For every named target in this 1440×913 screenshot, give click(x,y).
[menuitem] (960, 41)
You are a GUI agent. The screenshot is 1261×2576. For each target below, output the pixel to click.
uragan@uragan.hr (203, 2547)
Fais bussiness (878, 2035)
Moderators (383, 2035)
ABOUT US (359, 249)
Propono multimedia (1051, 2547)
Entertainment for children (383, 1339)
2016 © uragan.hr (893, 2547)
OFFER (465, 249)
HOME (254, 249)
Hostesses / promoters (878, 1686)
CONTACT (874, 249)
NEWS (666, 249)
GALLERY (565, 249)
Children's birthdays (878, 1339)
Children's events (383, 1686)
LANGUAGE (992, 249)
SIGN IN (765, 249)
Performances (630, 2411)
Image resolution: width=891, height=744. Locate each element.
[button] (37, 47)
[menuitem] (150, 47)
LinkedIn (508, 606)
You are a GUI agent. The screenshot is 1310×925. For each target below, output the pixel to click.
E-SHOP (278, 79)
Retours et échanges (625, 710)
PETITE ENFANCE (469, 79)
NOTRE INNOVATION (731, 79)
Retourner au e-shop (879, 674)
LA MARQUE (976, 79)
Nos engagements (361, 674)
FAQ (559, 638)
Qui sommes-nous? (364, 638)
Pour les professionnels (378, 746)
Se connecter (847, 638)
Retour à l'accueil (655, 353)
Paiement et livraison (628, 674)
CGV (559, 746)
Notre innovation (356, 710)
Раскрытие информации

........

> _Aim of the task_
Give the listing again in full, with every line intact.

> _Finished task_
For every named target in this 1440×913 screenshot, give click(x,y).
[menuitem] (960, 41)
You are a GUI agent. The screenshot is 1261×2576. For each target below, output the pixel to click.
uragan@uragan.hr (203, 2547)
Fais bussiness (878, 2035)
Moderators (383, 2035)
ABOUT US (359, 249)
Propono multimedia (1051, 2547)
Entertainment for children (383, 1339)
2016 © uragan.hr (893, 2547)
OFFER (465, 249)
HOME (254, 249)
Hostesses / promoters (878, 1686)
CONTACT (874, 249)
NEWS (666, 249)
GALLERY (565, 249)
Children's birthdays (878, 1339)
Children's events (383, 1686)
LANGUAGE (992, 249)
SIGN IN (765, 249)
Performances (630, 2411)
Image resolution: width=891, height=744. Locate each element.
[button] (37, 47)
[menuitem] (150, 47)
LinkedIn (508, 606)
You are a GUI agent. The screenshot is 1310×925. For each target below, output the pixel to click.
E-SHOP (278, 79)
Retours et échanges (625, 710)
PETITE ENFANCE (469, 79)
NOTRE INNOVATION (731, 79)
Retourner au e-shop (879, 674)
LA MARQUE (976, 79)
Nos engagements (361, 674)
FAQ (559, 638)
Qui sommes-nous? (364, 638)
Pour les professionnels (378, 746)
Se connecter (847, 638)
Retour à l'accueil (655, 353)
Paiement et livraison (628, 674)
CGV (559, 746)
Notre innovation (356, 710)
Раскрытие информации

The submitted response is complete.